Dataset entries:
____
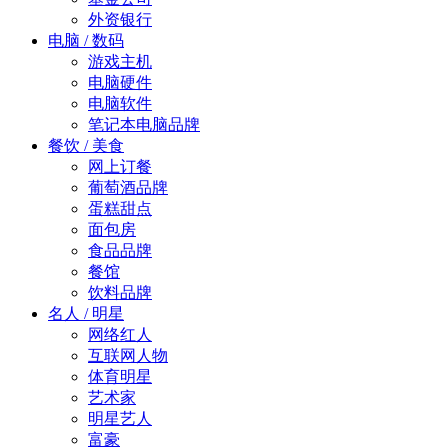
外资银行
电脑 / 数码
游戏主机
电脑硬件
电脑软件
笔记本电脑品牌
餐饮 / 美食
网上订餐
葡萄酒品牌
蛋糕甜点
面包房
食品品牌
餐馆
饮料品牌
名人 / 明星
网络红人
互联网人物
体育明星
艺术家
明星艺人
富豪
____
▶ _Directions for this task_: Transcribe every line of the data exactly. No pictures go in the copy.

▶ _Result of the task_:
外资银行
电脑 / 数码
游戏主机
电脑硬件
电脑软件
笔记本电脑品牌
餐饮 / 美食
网上订餐
葡萄酒品牌
蛋糕甜点
面包房
食品品牌
餐馆
饮料品牌
名人 / 明星
网络红人
互联网人物
体育明星
艺术家
明星艺人
富豪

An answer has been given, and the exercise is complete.